* AIM OF THE EXERCISE:
State the number of lines in the following data that contain the string "Royals", and nothing else.
+++
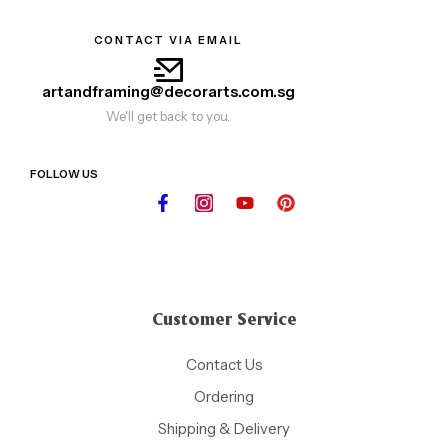
CONTACT VIA EMAIL
artandframing@decorarts.com.sg
We'll get back to you.
FOLLOW US
Customer Service
Contact Us
Ordering
Shipping & Delivery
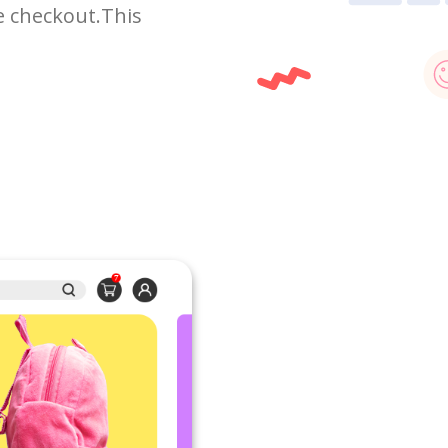
e checkout.This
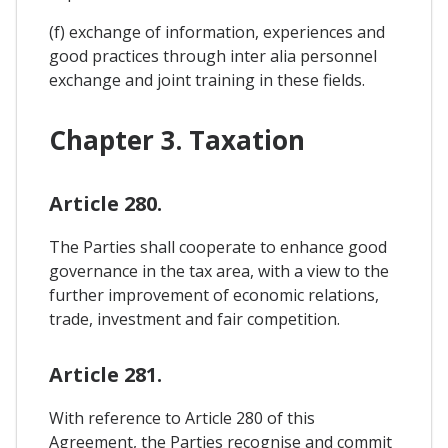
(f) exchange of information, experiences and
good practices through inter alia personnel
exchange and joint training in these fields.
Chapter 3. Taxation
Article 280.
The Parties shall cooperate to enhance good
governance in the tax area, with a view to the
further improvement of economic relations,
trade, investment and fair competition.
Article 281.
With reference to Article 280 of this
Agreement, the Parties recognise and commit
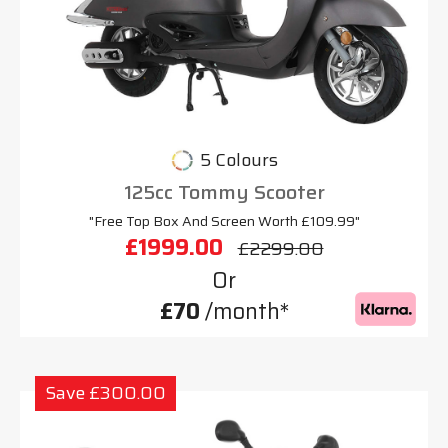
5 Colours
125cc Tommy Scooter
"Free Top Box And Screen Worth £109.99"
£1999.00
£2299.00
Or
£70
/month*
Save £300.00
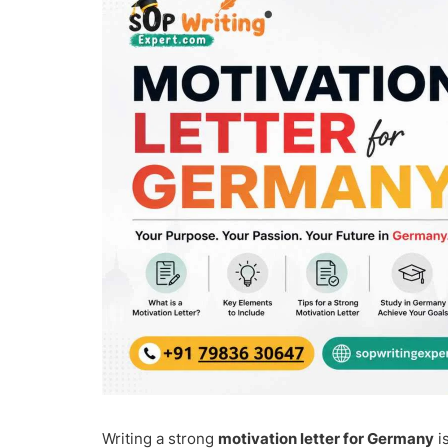
Writing a strong
motivation letter for Germany
i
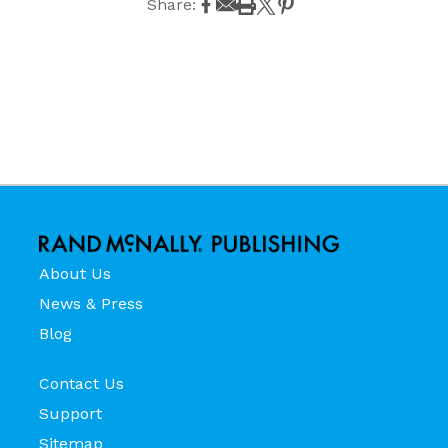
Share:
About Us
News & Press
Blog
Contact Us
Support
Sitemap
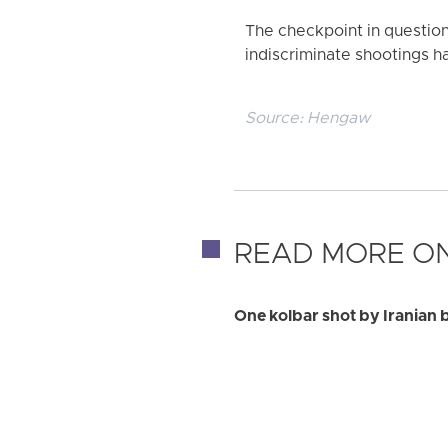
The checkpoint in question 
indiscriminate shootings ha
Source:
Hengaw
READ MORE ON
One kolbar shot by Iranian 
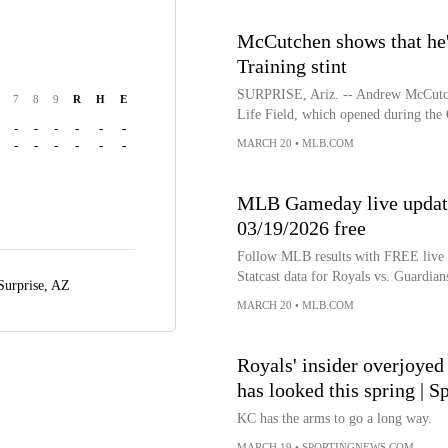
McCutchen shows that he's 
Training stint
SURPRISE, Ariz. -- Andrew McCutche
7
8
9
R
H
E
Life Field, which opened during the
-
-
-
-
-
-
MARCH 20
•
MLB.COM
-
-
-
-
-
-
MLB Gameday live update
03/19/2026 free
Follow MLB results with FREE live bo
Statcast data for Royals vs. Guardian
Surprise, AZ
MARCH 20
•
MLB.COM
Royals' insider overjoyed
has looked this spring | 
KC has the arms to go a long way.
MARCH 19
•
SPORTINGNEWS.COM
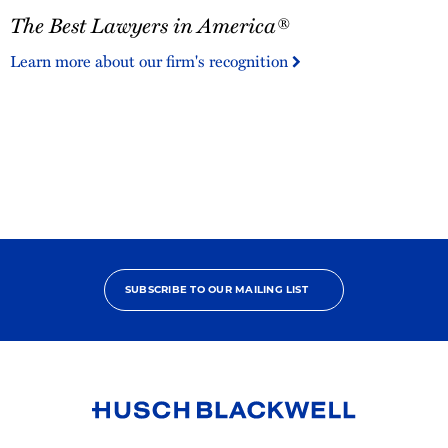
The
The Best Lawyers in America®
Best
Lawyers
Learn more about our firm's recognition
in
America®
SUBSCRIBE TO OUR MAILING LIST
Link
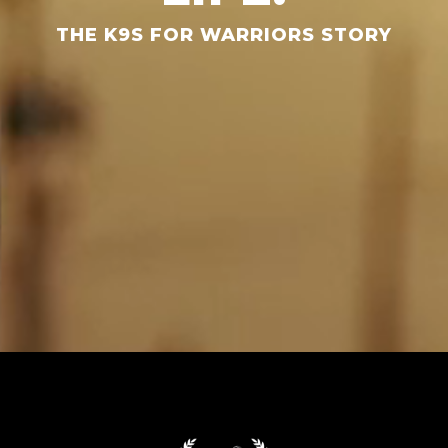
THE K9S FOR WARRIORS STORY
+++
* WRITTEN ANSWER:
2